Dollar Plunges as Fed Sees Slower Pace for 2016 Rate Increases

  • Gauge of greenback weakens the lowest level since October
  • Central bank cites weaker global growth, financial turmoil

The dollar plunged to the lowest in almost five months Wednesday as the Federal Reserve scaled back expectations for the path of interest-rate increases in 2016, after holding its benchmark target steady.

The U.S. currency slid against most major peers in New York as the central bank cited the potential impact from weaker global growth and financial-market turmoil on the U.S. economy. The currency declined the most in one month as policy makers maintained the federal funds target rate and scaled back forecasts for further rate increases this year following a two-day meeting.

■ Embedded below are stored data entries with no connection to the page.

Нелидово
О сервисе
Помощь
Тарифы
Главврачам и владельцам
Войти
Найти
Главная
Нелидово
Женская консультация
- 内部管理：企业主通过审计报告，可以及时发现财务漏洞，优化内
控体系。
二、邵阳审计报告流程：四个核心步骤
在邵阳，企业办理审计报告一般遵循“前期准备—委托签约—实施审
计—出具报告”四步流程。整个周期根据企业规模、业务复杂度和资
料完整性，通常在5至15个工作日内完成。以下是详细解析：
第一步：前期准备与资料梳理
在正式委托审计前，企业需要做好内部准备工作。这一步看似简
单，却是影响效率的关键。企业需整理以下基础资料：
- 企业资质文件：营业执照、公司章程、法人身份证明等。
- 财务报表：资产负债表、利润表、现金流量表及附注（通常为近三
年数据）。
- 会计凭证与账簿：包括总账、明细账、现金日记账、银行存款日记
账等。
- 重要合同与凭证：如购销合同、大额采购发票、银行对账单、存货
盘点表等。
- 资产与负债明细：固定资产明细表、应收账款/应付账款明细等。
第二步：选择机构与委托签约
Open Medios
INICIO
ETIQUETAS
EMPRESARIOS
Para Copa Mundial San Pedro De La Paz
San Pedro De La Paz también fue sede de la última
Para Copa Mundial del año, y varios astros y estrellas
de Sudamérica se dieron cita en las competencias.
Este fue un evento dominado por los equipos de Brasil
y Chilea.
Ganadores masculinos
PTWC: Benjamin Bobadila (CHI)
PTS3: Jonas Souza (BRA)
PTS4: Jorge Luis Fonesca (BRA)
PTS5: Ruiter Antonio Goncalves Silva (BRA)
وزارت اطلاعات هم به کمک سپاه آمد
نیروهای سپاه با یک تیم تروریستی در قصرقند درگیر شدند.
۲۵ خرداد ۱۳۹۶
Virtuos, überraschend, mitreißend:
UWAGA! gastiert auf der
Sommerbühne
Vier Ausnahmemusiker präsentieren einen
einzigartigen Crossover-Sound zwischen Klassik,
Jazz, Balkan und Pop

“The mantra we follow as investors is don’t fight the Fed, but it feels like what the Fed is saying now is don’t fight the market” on the rate path, said Matthew Whitbread, a Boston-based investment manager at Baring Asset Management.

Policy makers are weighing when to hike again after raising rates in December for the first time in almost a decade. Patchy growth in the U.S. and a slowdown in China roiled markets in the first few weeks of the year reduced chances for a rate increase in the near term. Officials updated their median year-end interest rate forecast to 0.875, implying two quarter-point increases in 2016, down from four forecast in December.

"This is the dovish statement that caught the market off guard," said Bipan Rai, director of foreign-exchange strategy in Toronto at Canadian Imperial Bank of Commerce’s CIBC World Markets unit. "Two hikes and moderate language surrounding the rise in inflation pressures add to bearish knee-jerk dollar reaction."

The Bloomberg Dollar Spot Index, which tracks the U.S. currency versus 10 peers, was little changed at 1,197.42 as of 8:03 a.m. in Tokyo on Thursday, after falling 1.1 percent in New York. The greenback held steady at $1.1219 per euro and 112.72 yen after sliding more than 0.5 percent against both currencies on Wednesday.

The dollar index has weakened almost 3 percent this year, paring a 9 percent gain in 2015 and an 11 percent rally the year before.

"The dollar is weaker on comments by the Federal Open Market Committee that the global economic outlook will continue to be a headwind," said Minh Trang, a senior foreign-exchange trader at Silicon Valley Bank in Santa Clara, California."They’ve reduced their expectations for future rate hikes for the next two years."